The data:
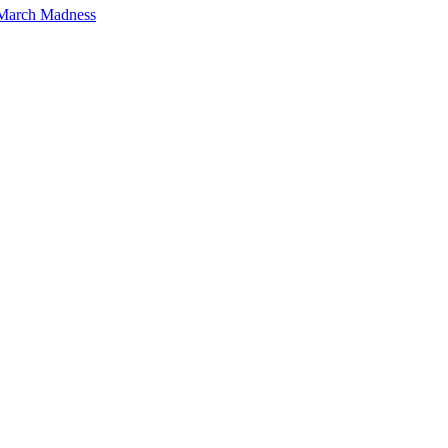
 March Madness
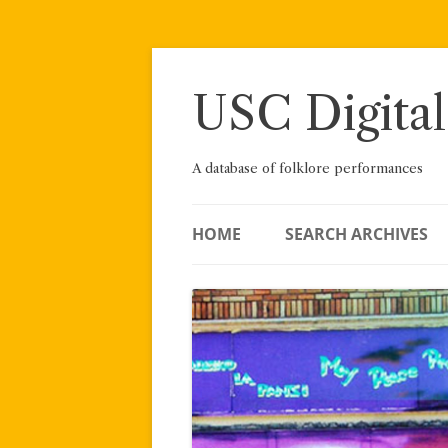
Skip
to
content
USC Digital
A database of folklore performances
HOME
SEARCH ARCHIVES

---

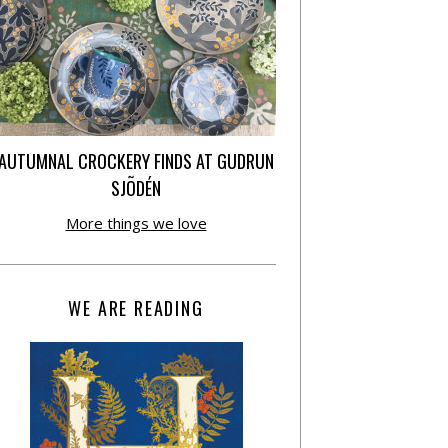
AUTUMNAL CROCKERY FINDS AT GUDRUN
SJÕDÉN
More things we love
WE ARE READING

--

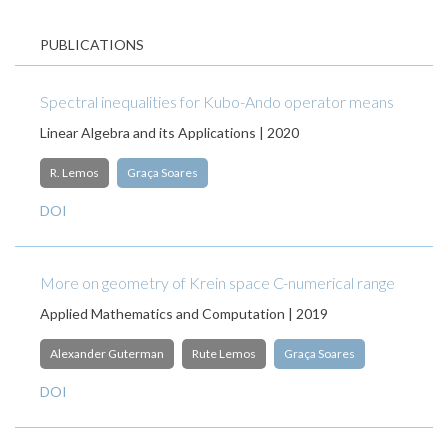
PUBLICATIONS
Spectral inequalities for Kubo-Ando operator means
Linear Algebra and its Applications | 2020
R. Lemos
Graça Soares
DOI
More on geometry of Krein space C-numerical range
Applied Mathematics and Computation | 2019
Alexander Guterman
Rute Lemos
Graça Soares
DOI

Brief: Print exactly the lines above that run from the one with "March Madness" to the one with "SEARCH ARCHIVES", both included. No pictures.

Reply:
 March Madness
Skip
to
content
USC Digital
A database of folklore performances
HOME
SEARCH ARCHIVES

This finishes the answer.